*Your goal*: Across the records below, how many lines contain the string "jest"? Give the number by itself.

Stored data entries

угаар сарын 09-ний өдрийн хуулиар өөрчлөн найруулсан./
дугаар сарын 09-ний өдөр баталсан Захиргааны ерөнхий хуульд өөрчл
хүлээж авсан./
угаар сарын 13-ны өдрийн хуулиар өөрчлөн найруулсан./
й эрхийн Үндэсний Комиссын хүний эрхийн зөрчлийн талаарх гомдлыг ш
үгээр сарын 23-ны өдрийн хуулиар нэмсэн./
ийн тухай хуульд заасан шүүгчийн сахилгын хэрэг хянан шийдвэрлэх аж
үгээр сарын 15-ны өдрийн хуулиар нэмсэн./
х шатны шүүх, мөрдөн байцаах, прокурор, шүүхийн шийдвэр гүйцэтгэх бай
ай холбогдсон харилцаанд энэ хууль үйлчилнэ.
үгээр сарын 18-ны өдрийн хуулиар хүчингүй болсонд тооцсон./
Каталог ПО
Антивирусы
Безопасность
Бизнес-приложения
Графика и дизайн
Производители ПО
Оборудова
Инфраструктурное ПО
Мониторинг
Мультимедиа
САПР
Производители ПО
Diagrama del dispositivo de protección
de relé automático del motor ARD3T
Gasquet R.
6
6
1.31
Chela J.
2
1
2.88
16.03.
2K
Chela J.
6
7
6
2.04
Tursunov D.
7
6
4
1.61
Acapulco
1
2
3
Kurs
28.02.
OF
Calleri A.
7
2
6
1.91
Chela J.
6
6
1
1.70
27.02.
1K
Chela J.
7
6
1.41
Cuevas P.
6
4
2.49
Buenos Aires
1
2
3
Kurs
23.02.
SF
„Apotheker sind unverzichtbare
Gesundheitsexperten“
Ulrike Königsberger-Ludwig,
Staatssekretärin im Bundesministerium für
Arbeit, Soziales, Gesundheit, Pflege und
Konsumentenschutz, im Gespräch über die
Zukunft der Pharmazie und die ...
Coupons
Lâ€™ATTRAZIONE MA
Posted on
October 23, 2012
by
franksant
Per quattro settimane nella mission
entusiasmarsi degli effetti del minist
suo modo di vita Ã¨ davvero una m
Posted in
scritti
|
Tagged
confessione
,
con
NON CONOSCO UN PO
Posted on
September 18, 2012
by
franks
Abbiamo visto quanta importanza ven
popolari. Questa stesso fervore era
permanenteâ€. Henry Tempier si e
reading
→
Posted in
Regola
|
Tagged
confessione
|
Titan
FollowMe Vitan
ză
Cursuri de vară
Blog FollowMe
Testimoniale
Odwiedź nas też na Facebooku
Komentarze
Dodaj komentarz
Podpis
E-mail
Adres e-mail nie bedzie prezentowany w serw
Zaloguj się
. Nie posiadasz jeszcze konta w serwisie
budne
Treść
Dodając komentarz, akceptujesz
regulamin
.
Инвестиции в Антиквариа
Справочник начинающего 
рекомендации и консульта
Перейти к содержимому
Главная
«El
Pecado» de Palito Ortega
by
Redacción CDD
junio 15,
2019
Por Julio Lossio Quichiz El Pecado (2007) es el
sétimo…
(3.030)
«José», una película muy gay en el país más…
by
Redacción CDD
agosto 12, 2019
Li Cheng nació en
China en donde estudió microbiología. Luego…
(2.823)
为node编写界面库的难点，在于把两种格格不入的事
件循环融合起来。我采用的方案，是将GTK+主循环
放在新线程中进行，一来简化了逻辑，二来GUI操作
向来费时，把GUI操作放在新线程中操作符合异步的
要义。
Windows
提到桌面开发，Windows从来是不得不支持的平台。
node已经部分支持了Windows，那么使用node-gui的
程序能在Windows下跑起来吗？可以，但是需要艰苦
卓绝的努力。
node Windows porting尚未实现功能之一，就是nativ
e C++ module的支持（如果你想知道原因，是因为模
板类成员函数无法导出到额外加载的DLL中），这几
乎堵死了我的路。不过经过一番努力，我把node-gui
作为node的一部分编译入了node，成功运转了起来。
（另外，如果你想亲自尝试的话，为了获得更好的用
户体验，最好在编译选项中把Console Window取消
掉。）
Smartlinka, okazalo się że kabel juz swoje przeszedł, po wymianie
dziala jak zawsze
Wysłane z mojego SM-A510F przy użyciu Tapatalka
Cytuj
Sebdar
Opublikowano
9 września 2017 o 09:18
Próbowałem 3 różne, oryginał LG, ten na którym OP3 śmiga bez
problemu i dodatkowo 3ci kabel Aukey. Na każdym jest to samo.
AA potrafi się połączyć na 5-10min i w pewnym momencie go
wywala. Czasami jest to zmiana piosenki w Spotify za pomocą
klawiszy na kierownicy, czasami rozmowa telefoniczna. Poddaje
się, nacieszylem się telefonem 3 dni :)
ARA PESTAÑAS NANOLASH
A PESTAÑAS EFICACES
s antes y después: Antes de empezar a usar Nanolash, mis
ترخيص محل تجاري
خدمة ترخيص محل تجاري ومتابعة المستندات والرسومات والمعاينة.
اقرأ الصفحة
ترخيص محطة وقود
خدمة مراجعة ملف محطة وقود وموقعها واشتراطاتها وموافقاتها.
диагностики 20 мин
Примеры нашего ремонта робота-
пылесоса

*Solution for this exercise*: 2